┌─ DATASET EXTRACT
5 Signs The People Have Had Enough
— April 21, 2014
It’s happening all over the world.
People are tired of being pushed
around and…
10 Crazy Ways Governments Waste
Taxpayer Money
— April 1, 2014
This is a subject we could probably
└─
### YOUR TASK
Go through the data and copy every line that includes "People".

### SOLUTION BELOW
5 Signs The People Have Had Enough
People are tired of being pushed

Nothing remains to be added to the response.